Mon 09/10/06 at 09:24
Regular
"@RichSmedley"
Posts: 10,009
Ladybird wrote:

> 1) If a couple wanted a baby, how long should they wait, after
> first meeting eachother, before having a baby? Is there a
> standard, socially acceptable time frame??

I don't think there's a set time although society seems to have an idea of what is "acceptable" to it.

> 2) Do you believe said couple should marry first, before a
> baby?

No.

> 3) But, what if it was an unplanned pregnancy? Should they get
> married for the sake of the baby and somehow try to make it work?
> (Excluding dysfunctional relationships - ie, domestic violence,
> abuse, etc..)

No marriage would put extra pressures on them to make it work which in turn would have a negative effect and make it more likely to not work.

> 4) Do you believe that people should get married because
> they want or they're expecting a baby?

No they should get married to show their committment to each other.

> 5) Or, do you believe women wanting children are better off
> getting artificially insemenated, because the mass of single
> mothers is increasing anyways?
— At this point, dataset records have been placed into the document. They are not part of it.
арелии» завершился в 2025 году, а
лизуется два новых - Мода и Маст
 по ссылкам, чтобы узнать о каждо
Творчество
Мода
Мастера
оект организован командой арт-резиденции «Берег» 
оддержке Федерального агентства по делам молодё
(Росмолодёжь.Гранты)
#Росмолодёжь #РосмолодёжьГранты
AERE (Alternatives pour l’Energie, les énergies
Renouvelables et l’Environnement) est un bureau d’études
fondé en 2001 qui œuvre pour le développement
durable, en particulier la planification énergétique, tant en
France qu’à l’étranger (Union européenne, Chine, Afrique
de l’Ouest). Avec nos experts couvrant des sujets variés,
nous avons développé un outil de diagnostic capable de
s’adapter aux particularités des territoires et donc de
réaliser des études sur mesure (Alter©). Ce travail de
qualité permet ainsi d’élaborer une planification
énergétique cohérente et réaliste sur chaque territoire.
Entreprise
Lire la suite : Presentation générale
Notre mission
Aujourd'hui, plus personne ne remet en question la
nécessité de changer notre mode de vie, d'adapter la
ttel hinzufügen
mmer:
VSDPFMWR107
Why hassle with the man
> factor??

Not really.

> 6) Why do you believe it's more socially accepted these days to
> have babies without being married, whereas generations ago it
> wasn't?

I think it's got a lot to do with people being less religious these days. I know a couple whose parents are really religious and they're not even living together until after they're married next year.
Mon 09/10/06 at 08:40
Regular
"AkaSeraphim"
Posts: 9,397
It's not hypocritical, i just have different views on different aspects of a certain thing. Nothing wrong with that.
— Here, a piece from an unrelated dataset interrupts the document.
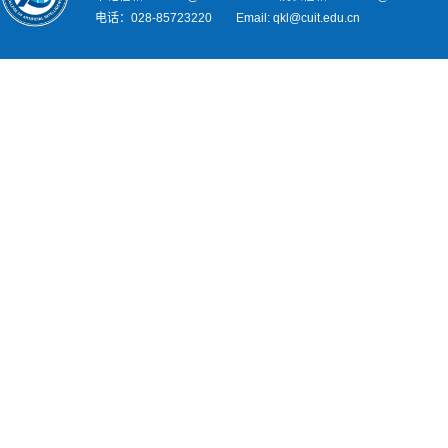
电话：028-85723220 Email: qkl@cuit.edu.cn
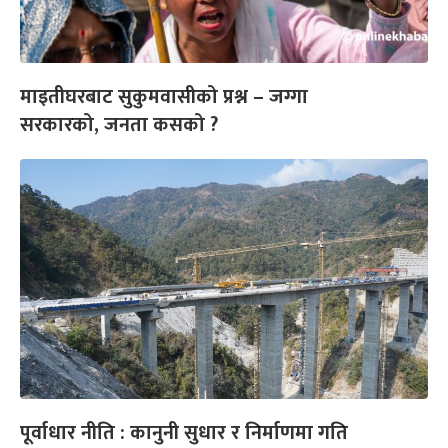
माइतीघरबाट सुकुमवासीको प्रश्न – जग्गा
सरकारको, जनता कसको ?
पूर्वाधार नीति : कानुनी सुधार र निर्माणमा गति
Message me though if you want to get this sorted!!
Mon 09/10/06 at 08:39
Regular
Posts: 14,437
In some cases it's rather hypocritical though.

Anyway, enough of that.
Mon 09/10/06 at 08:38
Regular
"AkaSeraphim"
Posts: 9,397
I have different opinions on different issues. I swing two ways with some issues too. Ive never denied that.
Mon 09/10/06 at 08:36
Regular
Posts: 14,437
There are things you've mentioned on here which differ from what you've told me, but we'll leave it there. I don't want private stuff made public just as much as you, just saying there are cases where you're coming across with two completely different opinions.